- **What is being asked**
Locate the word "name" in the data below, then copy every line that holds it.

- **Dataset extract**
######

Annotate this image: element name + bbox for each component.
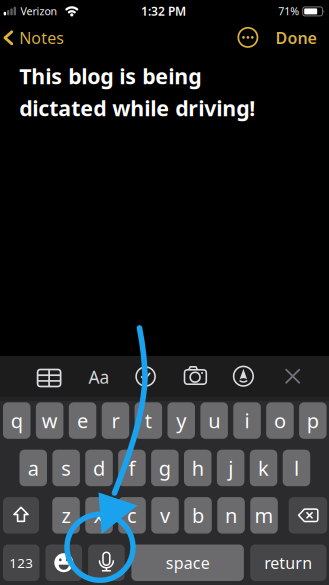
button[interactable]: j [217,450,244,486]
staticText: d [93,455,105,481]
button[interactable]: w [36,402,63,439]
staticText: h [192,455,204,481]
staticText: z [62,502,70,529]
staticText: 123 [9,554,33,572]
button[interactable]: p [299,402,327,439]
staticText: Notes [19,27,64,48]
staticText: Verizon [20,4,58,18]
button[interactable]: d [85,450,113,486]
button[interactable]: More options [237,27,258,48]
button[interactable]: r [102,402,129,439]
button[interactable]: f [118,450,146,486]
button[interactable]: Delete [289,497,327,534]
button[interactable]: Shift [3,497,39,534]
button[interactable]: m [250,497,278,534]
button[interactable]: u [200,402,228,439]
button[interactable]: 123 [3,544,40,581]
button[interactable]: l [283,450,310,486]
button[interactable]: n [217,497,245,534]
staticText: y [176,407,186,434]
staticText: space [166,552,210,573]
button[interactable]: e [69,402,96,439]
button[interactable]: Done [276,27,316,48]
staticText: r [111,407,119,434]
button[interactable]: q [3,402,30,439]
button[interactable]: Emoji [46,544,82,581]
button[interactable]: Dictate [88,544,125,581]
staticText: Done [276,27,316,48]
button[interactable]: o [266,402,294,439]
button[interactable]: c [118,497,146,534]
button[interactable]: v [151,497,179,534]
button[interactable]: h [184,450,212,486]
staticText: This blog is being [19,62,201,90]
staticText: b [192,502,204,529]
button[interactable]: i [233,402,261,439]
staticText: u [208,407,220,434]
button[interactable]: Camera [184,366,207,388]
button[interactable]: Insert table [37,366,62,390]
staticText: dictated while driving! [19,94,255,122]
button[interactable]: a [20,450,47,486]
button[interactable]: Markup [233,366,254,387]
button[interactable]: Dismiss keyboard [285,368,301,384]
button[interactable]: g [151,450,179,486]
staticText: return [264,552,312,573]
staticText: g [159,455,171,481]
staticText: n [225,502,237,529]
button[interactable]: Back to Notes [4,27,64,48]
button[interactable]: k [250,450,277,486]
staticText: 1:32 PM [141,3,186,19]
staticText: Aa [88,366,110,388]
staticText: o [274,407,286,434]
staticText: j [228,455,233,481]
button[interactable]: t [135,402,162,439]
staticText: x [94,502,104,529]
button[interactable]: x [85,497,113,534]
staticText: c [127,502,137,529]
staticText: e [77,407,88,434]
staticText: q [11,407,23,434]
button[interactable]: y [168,402,195,439]
staticText: s [61,455,71,481]
button[interactable]: s [52,450,80,486]
button[interactable]: z [52,497,80,534]
staticText: m [255,502,274,529]
staticText: w [42,407,58,434]
button[interactable]: b [184,497,212,534]
staticText: f [128,455,135,481]
staticText: p [307,407,319,434]
staticText: l [294,455,299,481]
staticText: 71% [278,4,299,18]
button[interactable]: return [250,544,326,581]
staticText: k [258,455,269,481]
button[interactable]: Format [88,366,110,388]
staticText: i [244,407,250,434]
button[interactable]: space [131,544,244,581]
staticText: t [145,407,152,434]
staticText: v [160,502,170,529]
button[interactable]: Checklist [135,366,156,387]
staticText: a [28,455,39,481]
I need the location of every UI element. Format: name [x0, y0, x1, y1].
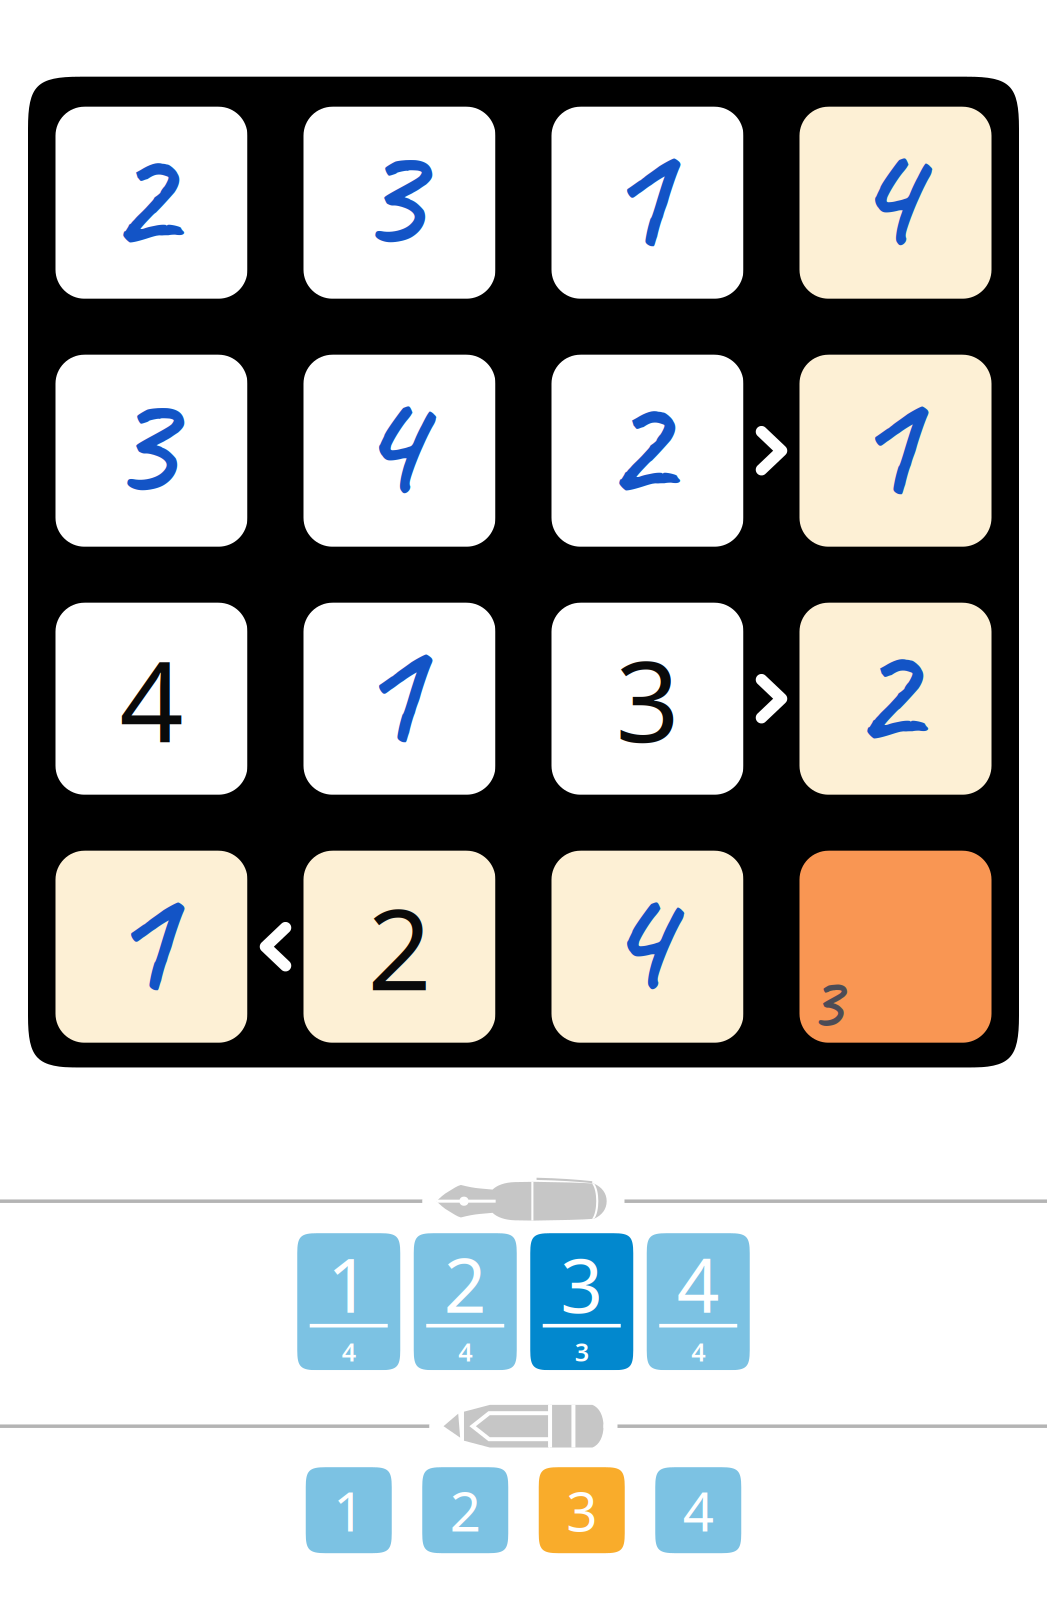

######

- **Written response**
Annotate this image: element name + bbox for each component.
I need the location of every UI element. Format: name [x0, y0, x1, y1].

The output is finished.